Radar Imagery Aiding California Pollution Study
By JASON BATES
Space News Staff Writer
posted: 04 April 2005
02:33 pm ET

NASA researchers recently completed a study using radar imagery collected by Canadian and European satellites to monitor pollution hazards off the coast of Southern California.

The effort is intended to demonstrate how the satellite imagery can help government officials make decisions in protecting coastal regions from pollution hazards, said Paul DiGiacomo, Earth missions concepts groups supervisor at NASA’s Jet Propulsion Laboratory (JPL) in Pasadena, Calif.

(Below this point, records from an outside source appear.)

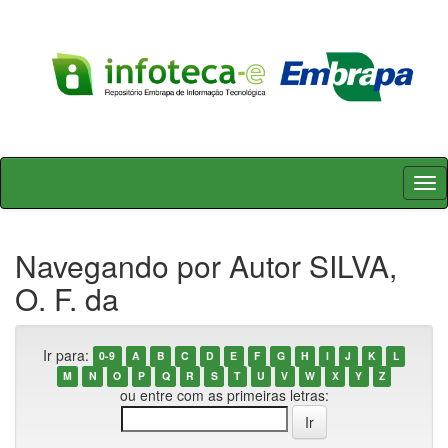
Skip
navigation
Navegando por Autor SILVA,
O. F. da
Ir para:
0-9
A
B
C
D
E
F
G
H
I
J
K
L
M
N
O
P
Q
R
S
T
U
V
W
X
Y
Z
ou entre com as primeiras letras: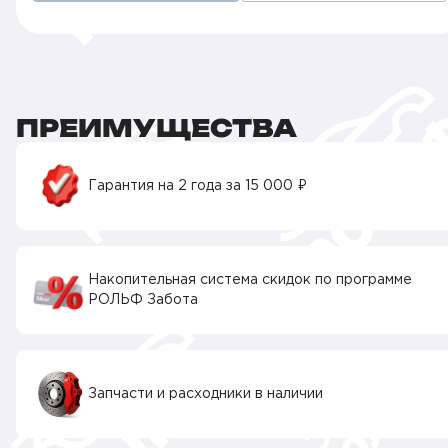
ПРЕИМУЩЕСТВА
Гарантия на 2 года за 15 000 ₽
Накопительная система скидок по программе
РОЛЬФ Забота
Запчасти и расходники в наличии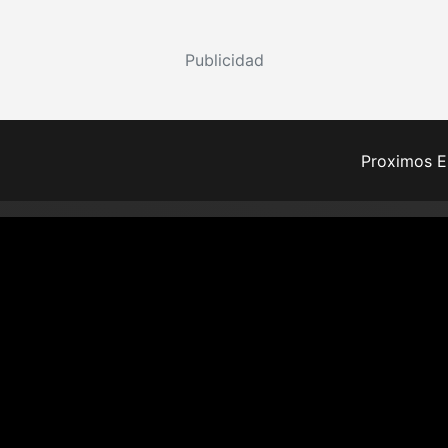
Publicidad
Proximos E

“Coastal regions are very popular places for people to live, work and play, and a significant fraction of the U.S. population lives at coastal regions,” DiGiacomo said. About 20 million people live near the coast of Southern California, nearly 25 percent of the U.S. coastal population, he said.

The study focused on three major sources of pollution for the Southern California region:

PRIVATE tabstops:<*t(34.500,0,” “,)> – Storm water runoff created when pollutants collected on concrete surfaces are washed into the ocean by storms;

– Discharge from wastewater treatment plants; and

– Seepage from oil drilling operations such as those in the Santa Barbara Channel and in Santa Monica Bay.

JPL scientists, along with researchers from the University of California at Santa Barbara and the University of Southern California in Los Angeles, combined radar imagery collected by the European Space Agency’s European Remote Sensing Satellites 1 and 2 and Canada’s Radarsat spacecraft with ground-based measurements to study the impact of the pollutants.

“The notion of using satellites for these type of studies came up soon after satellites were launched,” DiGiacomo said. “You can see a larger part of the ocean at one time, and you can revisit the area more quickly depending on the satellite and the sensor.”

The synthetic aperture radar, which can collect data regardless of weather conditions or time of day, offered advantages over sensors that operate in the visible spectrum, because storm water runoff data must often be collected in cloudy conditions, DiGiacomo said.

The satellite data was then combined with other ground-based measurements, including measurements of discharge from rivers in the region and ground-based radar data on surface ocean currents, DiGiacomo said.

The river flow data let researchers know how much water was being released into the ocean and when, and that information can be cross-referenced with the synthetic aperture radar data to detect changes in the amount of pollutants in the ocean, DiGiacomo said. The ocean current data provided information on which direction the currents would carry the pollutants and how quickly, he said.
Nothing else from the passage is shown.